You work in banking for about 10 years, you spot a gap in the market, and you launch a start-up – that’s how you’re supposed to break into fintech. But that’s not the path that Gerben Visser took.
From 1999 to 2011 he worked in banking, initially for Citi in his native Holland and then for BAML and RBS in London. At RBS Visser reached director level in the global banking and markets division and was on course to make MD.
“But by 2011 I wanted to take control of my career and not have it dictated by an HR manager,” he says. “Banks had given me great exposure, but I needed to do something more meaningful.”
Visser decided he would move into fintech and move to Singapore, a country which at the time had “no fintech infrastructure to speak of”.
“I took an educated guess that because the Singapore government is pro-business and good at executing its plans, it would soon start pushing Singapore as a fintech hub, just as it had done in other industries. I wanted to get my hands in at an early stage,” he explains.
“I also moved here because Singapore is entrepreneurial, is a gateway into the region, and is a big city without many of the big-city problems you get in a place like London, such as bad public transport.”
Instead of launching his own specialist tech company, however, Visser wanted to play a wider role in putting Singapore on the global fintech map. “It was becoming apparent that fintech in the US and Europe was coming together as an ecosystem – I wanted to encourage a similar thing in Singapore,” he says.
In 2012 Visser launched IncubAsia Ventures, an early-stage VC company which has invested in several tech start-ups across Asia Pacific. Two years later he co-founded the Singapore FinTech Consortium, an incubator platform which organises industry events, helps local fintech firms with research, and links them to government bodies, financial institutions, corporates, and investors.
“There are more than 300 start-ups in Singapore and global fintechs are moving here too – the consortium is a way to bring this sector together,” says Visser.
He believes most Singapore start-ups should target Southeast Asia if they are to succeed long term.

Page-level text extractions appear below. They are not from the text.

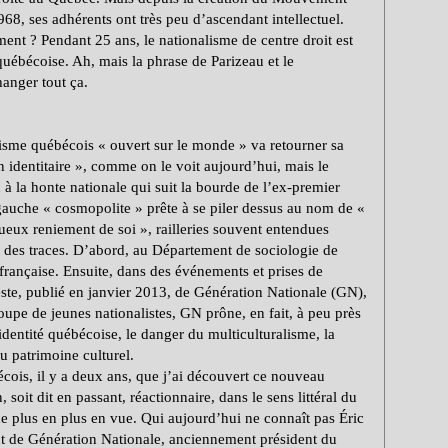
8, ses adhérents ont très peu d’ascendant intellectuel.
ment ? Pendant 25 ans, le nationalisme de centre droit est
québécoise. Ah, mais la phrase de Parizeau et le
anger tout ça.
sme québécois « ouvert sur le monde » va retourner sa
 identitaire », comme on le voit aujourd’hui, mais le
 la honte nationale qui suit la bourde de l’ex-premier
e gauche « cosmopolite » prête à se piler dessus au nom de «
rtueux reniement de soi », railleries souvent entendues
nt des traces. D’abord, au Département de sociologie de
française. Ensuite, dans des événements et prises de
ste, publié en janvier 2013, de Génération Nationale (GN),
oupe de jeunes nationalistes, GN prône, en fait, à peu près
identité québécoise, le danger du multiculturalisme, la
u patrimoine culturel.
écois, il y a deux ans, que j’ai découvert ce nouveau
oit dit en passant, réactionnaire, dans le sens littéral du
 de plus en plus en vue. Qui aujourd’hui ne connaît pas Éric
 de Génération Nationale, anciennement président du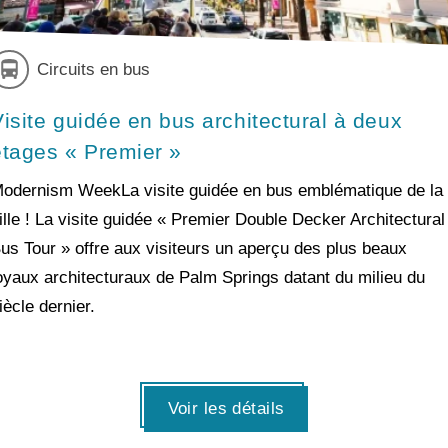
Circuits en bus
Visite guidée en bus architectural à deux
étages « Premier »
odernism WeekLa visite guidée en bus emblématique de la
ille ! La visite guidée « Premier Double Decker Architectural
us Tour » offre aux visiteurs un aperçu des plus beaux
oyaux architecturaux de Palm Springs datant du milieu du
iècle dernier.
Voir les détails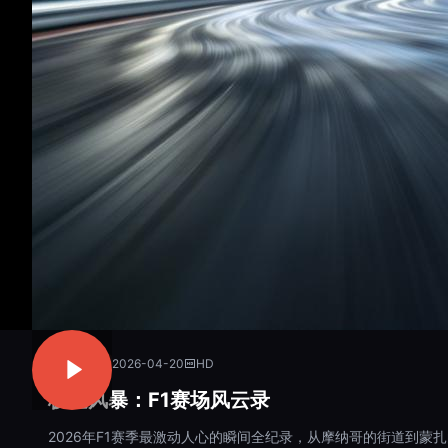
体育赛事
2026-04-20
HD
极速风暴：F1赛场风云录
2026年F1赛季最激动人心的瞬间全纪录，从摩纳哥的街道到蒙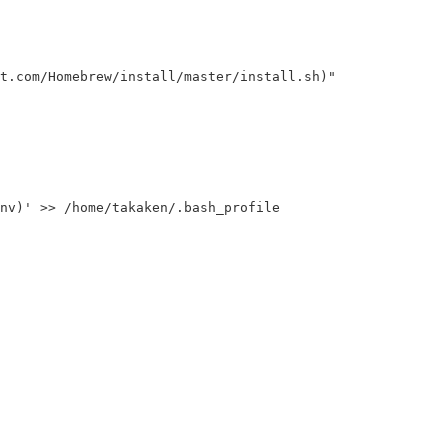
t.com/Homebrew/install/master/install.sh
)
"
nv)'
>>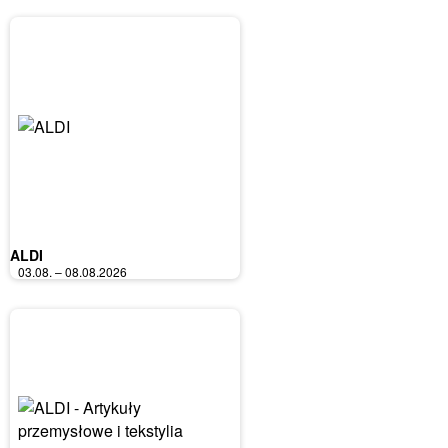
ALDI
03.08. – 08.08.2026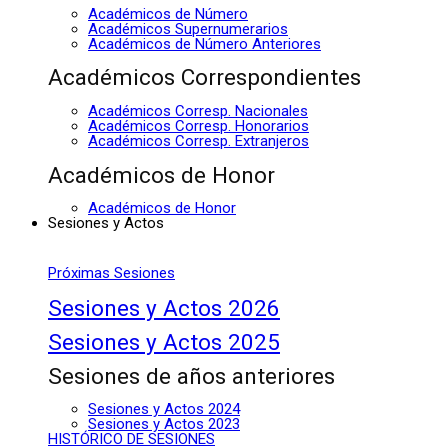
Académicos de Número
Académicos Supernumerarios
Académicos de Número Anteriores
Académicos Correspondientes
Académicos Corresp. Nacionales
Académicos Corresp. Honorarios
Académicos Corresp. Extranjeros
Académicos de Honor
Académicos de Honor
Sesiones y Actos
Próximas Sesiones
Sesiones y Actos 2026
Sesiones y Actos 2025
Sesiones de años anteriores
Sesiones y Actos 2024
Sesiones y Actos 2023
HISTÓRICO DE SESIONES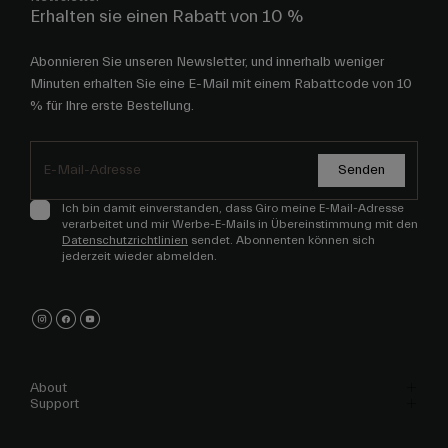
Erhalten sie einen Rabatt von 10 %
Abonnieren Sie unseren Newsletter, und innerhalb weniger
Minuten erhalten Sie eine E-Mail mit einem Rabattcode von 10
% für Ihre erste Bestellung.
Senden
Ich bin damit einverstanden, dass Giro meine E-Mail-Adresse
verarbeitet und mir Werbe-E-Mails in Übereinstimmung mit den
Datenschutzrichtlinien
sendet. Abonnenten können sich
jederzeit wieder abmelden.
About
Support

They should also play to Singapore’s current strengths as a financial centre: asset management and wealth management, for example, rather than investment banking.
“While Singapore only has 5m people, it can become a global fintech powerhouse because of its connections to Southeast Asia, which has 600m. Many consumers and companies there are under-banked and might naturally turn to mobile fintech rather than traditional lenders,” says Visser.
“There’s now a broad range of start-ups here focused on financial inclusion, which is a real issue in Southeast Asia – whether that’s for SMEs or for handling remittance for migrant workers,” he adds.
Visser doesn’t think Singapore is in competition with Hong Kong to become the preeminent centre for Asian fintech. “The better question is, how do the two cities work together to build cross-border businesses? Can the two regulators do more passporting, for example, so a fintech started in one market can easily set up operations in the other?”
The Singapore FinTech Consortium is recruiting this year, says Vesser. “We’re now in growth stage ourselves and are looking for people in roles such as business development, marketing and research.”
“In fintech, you need to find someone with the right personality – who’s prepared to share the pain of the business,” he adds. “But it’s becoming less difficult to hire in Singapore fintech as people understand that the big banks won’t always provide a secure long-term career.”
Visser says moving from being a banker to an entrepreneur himself was still a “big change”. “You have to alter your mindset and accept failure – see it as ok.”
“When I was in IBD the landscape was pretty simple – 10 or so banks competing against each other. Now in fintech it’s totally different. It’s about open-sourced technology, it’s decentralised, and it’s about collaborating.”